§ Directions: Filter the entries down to the lines holding "Plancha", then copy those lines.

━━━━━ Exercise materials

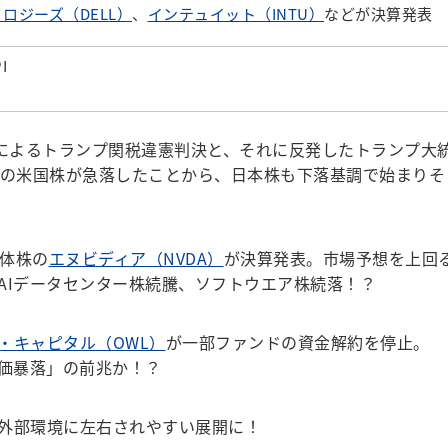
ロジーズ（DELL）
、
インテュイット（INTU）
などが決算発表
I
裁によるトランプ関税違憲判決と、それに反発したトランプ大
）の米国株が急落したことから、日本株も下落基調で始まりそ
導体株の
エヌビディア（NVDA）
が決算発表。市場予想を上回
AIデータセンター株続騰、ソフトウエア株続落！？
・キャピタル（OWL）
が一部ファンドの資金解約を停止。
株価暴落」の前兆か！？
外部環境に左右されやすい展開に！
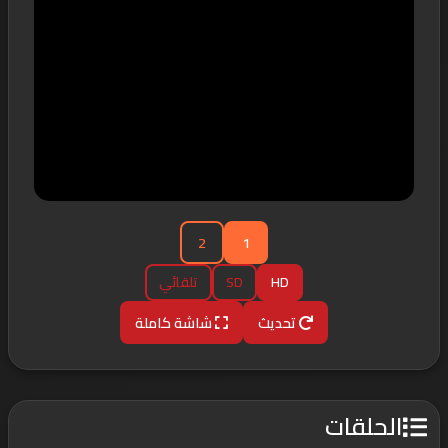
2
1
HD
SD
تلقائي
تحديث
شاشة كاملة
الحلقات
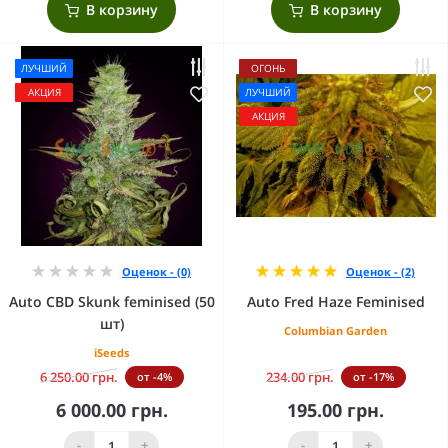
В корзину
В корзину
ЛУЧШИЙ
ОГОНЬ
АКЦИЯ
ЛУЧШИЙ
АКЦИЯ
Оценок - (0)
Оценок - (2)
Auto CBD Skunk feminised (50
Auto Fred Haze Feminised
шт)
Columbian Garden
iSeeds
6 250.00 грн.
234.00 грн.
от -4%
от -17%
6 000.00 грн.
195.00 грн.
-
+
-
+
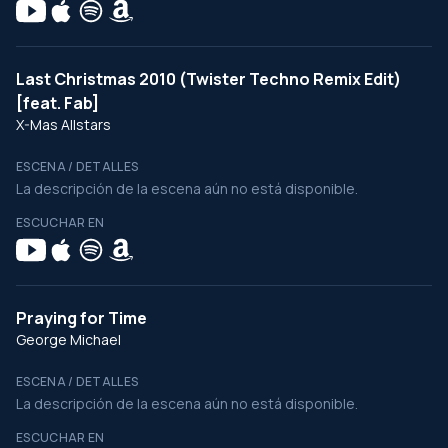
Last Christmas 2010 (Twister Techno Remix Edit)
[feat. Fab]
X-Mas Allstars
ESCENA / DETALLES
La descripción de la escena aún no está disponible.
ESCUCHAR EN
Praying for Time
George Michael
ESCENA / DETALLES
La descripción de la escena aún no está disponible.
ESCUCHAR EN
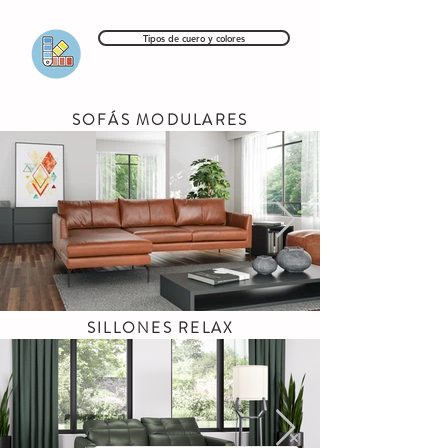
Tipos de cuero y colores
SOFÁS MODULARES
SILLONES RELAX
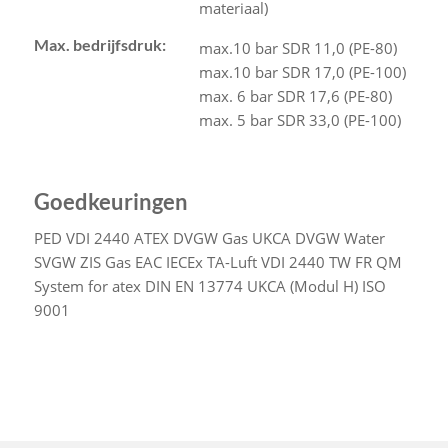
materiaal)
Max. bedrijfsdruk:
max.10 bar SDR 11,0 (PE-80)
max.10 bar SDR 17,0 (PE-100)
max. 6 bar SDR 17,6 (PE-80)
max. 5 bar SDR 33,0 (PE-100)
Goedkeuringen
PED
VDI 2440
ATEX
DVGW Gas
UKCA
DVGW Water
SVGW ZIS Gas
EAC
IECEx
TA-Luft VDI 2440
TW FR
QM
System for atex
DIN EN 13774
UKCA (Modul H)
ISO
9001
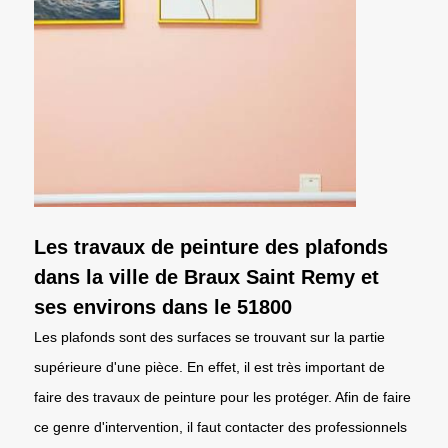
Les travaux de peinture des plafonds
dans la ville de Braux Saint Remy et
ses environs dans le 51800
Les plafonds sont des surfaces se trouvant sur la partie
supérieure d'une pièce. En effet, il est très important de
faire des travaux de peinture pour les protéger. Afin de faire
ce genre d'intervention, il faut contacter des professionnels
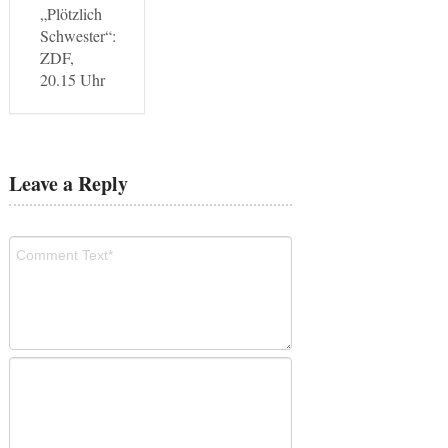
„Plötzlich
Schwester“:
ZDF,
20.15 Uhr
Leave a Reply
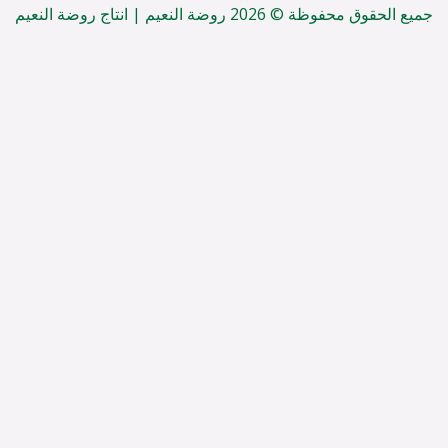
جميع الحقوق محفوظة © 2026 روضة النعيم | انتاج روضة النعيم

━━━━━━━━━━
━━━━━ Exercise materials

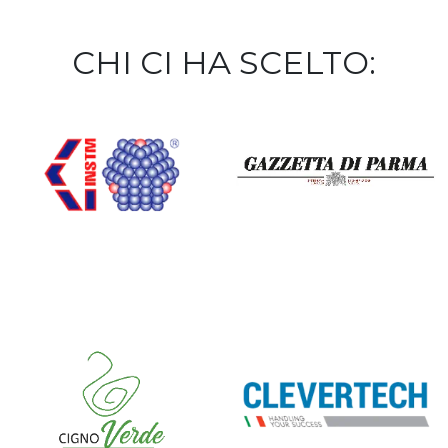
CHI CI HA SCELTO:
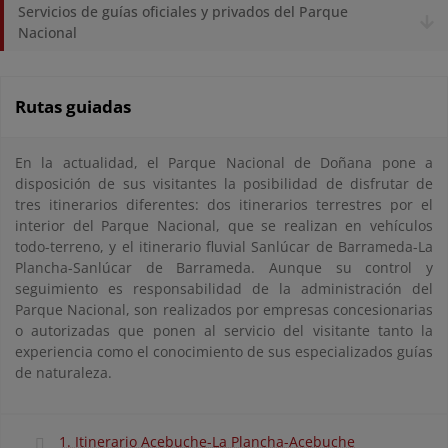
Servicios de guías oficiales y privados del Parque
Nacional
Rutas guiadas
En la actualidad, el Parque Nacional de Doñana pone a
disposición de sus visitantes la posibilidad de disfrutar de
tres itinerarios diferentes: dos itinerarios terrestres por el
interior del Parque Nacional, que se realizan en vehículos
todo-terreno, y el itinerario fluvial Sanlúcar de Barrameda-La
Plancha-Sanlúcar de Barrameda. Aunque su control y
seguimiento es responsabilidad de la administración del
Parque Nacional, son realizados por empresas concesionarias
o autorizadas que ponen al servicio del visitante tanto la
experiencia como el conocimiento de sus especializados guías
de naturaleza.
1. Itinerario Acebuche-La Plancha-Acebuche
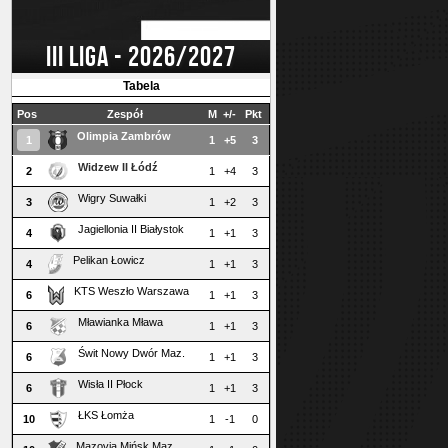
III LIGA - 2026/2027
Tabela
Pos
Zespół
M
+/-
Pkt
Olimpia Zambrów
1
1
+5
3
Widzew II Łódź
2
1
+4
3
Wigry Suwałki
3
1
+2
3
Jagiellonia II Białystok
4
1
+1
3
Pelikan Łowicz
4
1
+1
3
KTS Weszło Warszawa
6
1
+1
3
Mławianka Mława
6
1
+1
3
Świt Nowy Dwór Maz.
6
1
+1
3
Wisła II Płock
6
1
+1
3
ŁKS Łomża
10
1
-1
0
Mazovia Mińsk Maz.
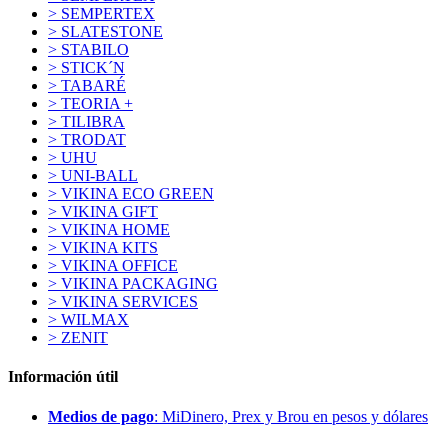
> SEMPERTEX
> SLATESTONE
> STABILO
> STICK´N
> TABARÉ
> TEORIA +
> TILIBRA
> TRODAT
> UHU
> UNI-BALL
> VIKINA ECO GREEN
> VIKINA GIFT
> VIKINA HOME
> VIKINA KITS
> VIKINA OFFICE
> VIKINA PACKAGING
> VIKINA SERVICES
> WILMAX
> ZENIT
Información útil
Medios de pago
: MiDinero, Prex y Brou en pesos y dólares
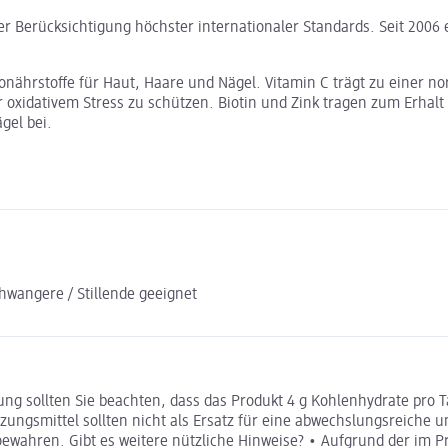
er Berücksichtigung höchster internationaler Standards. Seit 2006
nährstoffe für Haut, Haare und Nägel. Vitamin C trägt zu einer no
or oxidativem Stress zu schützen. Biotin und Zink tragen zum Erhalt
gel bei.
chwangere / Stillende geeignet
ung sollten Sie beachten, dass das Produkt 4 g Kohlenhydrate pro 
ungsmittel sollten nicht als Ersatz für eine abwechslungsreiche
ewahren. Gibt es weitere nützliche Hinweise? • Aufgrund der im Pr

━━━━━━━━━━
━━━━━ Exercise materials

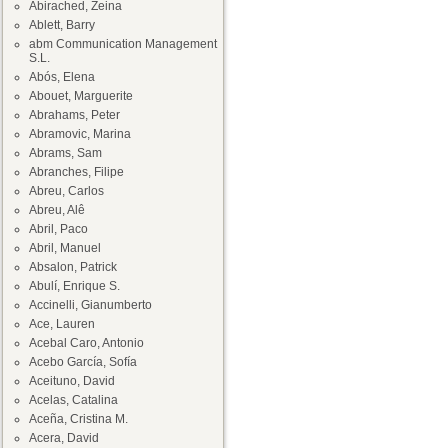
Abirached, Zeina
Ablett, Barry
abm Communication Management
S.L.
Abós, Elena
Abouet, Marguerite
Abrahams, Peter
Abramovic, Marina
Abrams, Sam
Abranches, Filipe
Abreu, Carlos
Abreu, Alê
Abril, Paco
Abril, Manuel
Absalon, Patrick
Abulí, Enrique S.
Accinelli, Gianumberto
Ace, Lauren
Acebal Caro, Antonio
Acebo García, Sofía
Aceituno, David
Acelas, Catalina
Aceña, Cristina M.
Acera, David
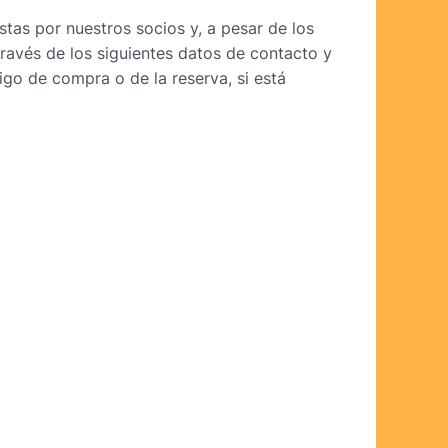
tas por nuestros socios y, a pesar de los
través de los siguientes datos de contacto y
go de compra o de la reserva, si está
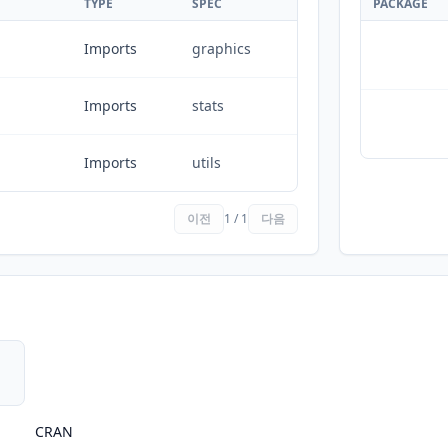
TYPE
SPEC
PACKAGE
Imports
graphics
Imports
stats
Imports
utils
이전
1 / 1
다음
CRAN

━━━━━━━━━━

§ Answer space:
Plancha-Sanlúcar de Barrameda. Aunque su control y
1. Itinerario Acebuche-La Plancha-Acebuche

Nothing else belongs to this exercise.